I have been strolling down memory lane over the past couple of days. Why? I am not really sure. Perhaps it is just the nostalgia of Christmas or maybe it is because I am just plain homesick. As much as I love so many aspect of being in Colorado for Christmas it just hasn't felt like "Christmas" here. I told some friends the other day that for some reason I think Floridans celebrate the season a little more than Coloradans. Perhaps, in FL we always felt like we had to over compensate for it feeling like the middle of summer. I know that when we were in FL we always had special things that we did during the holiday season. There were tons of activities at the kids school and the relaxed mood of all the teachers was so much fun for me and the kids, I love all the Christmas programs and Christmas parties. Yes, it was a lot of work but looking back now I realize how much I enjoyed it. We always made a couple of trips to Disney (which I really miss), I loved going Christmas shopping with my sister and stopping for coffee along the way and it just seemed like everyone was so joyful and happy when I was out and about. It was so nice being able to go outside and not freeze. In all honesty, so far there really hasn't been anything special about this time of year. In fact other than my house looking all Christmasy it seems like just another day. I know much of my inner feeling has to do with the fact that as a homeschooling family who has a retired husband/father, all days are pretty much the same. I guess I am really longing for there to be something exciting and different to remind me that this is a special time of year. And so I have tried to create some specialness through bringing Christmas past to Christmas present.
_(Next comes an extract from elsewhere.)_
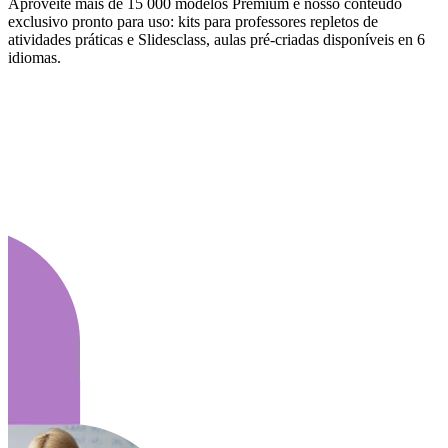
Aproveite mais de 15 000 modelos Premium e nosso conteúdo
exclusivo pronto para uso: kits para professores repletos de
atividades práticas e Slidesclass, aulas pré-criadas disponíveis en 6
idiomas.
One of my most favorite traditions is holiday baking which includes baking Mee-mee's Red Velvet Cake. I actually have made it twice already this year and I just love it because it reminds me of a very special friend and her wonderful family as well as a hilarious Thanksgiving/Christmas memory. So here it goes....
When I was in college at Samford University my best friend and room-mate's grandmother would always bake the most delicious Red Velvet Cake at Thanksgiving and she would return to school with it for us to snack on during the time between Thanksgiving and Christmas. It was a treat that we loved and made final exam week so much better. Well, anyway during my Junior year I spent Thanksgiving with her family and on our way back to Birmingham with her little mustang packed to the gills we were in a car accident. I had been sitting in the front seat holding the Red Velvet Cake while we were travel down I-75. As we approached Chattanooga, TN traffic came to an abrupt stand still and we were rear-ended by someone traveling very fast. Her car was smushed and we were jolted but our only concern after the impact was if the Red Velvet Cake was ok. It was so very hilarious in that we were not concerned at that moment over ourselves nor the condition of her car....all thoughts were of the cake. (we had proper priorities back then) So, each year I bake this yummy cake and think of my precious friend Lissa and her wonderful Mee-mee who brought lots of Christmas cheer to us during Christmas at Samford. And here's a peek of something that makes me feel good all over with every single bite......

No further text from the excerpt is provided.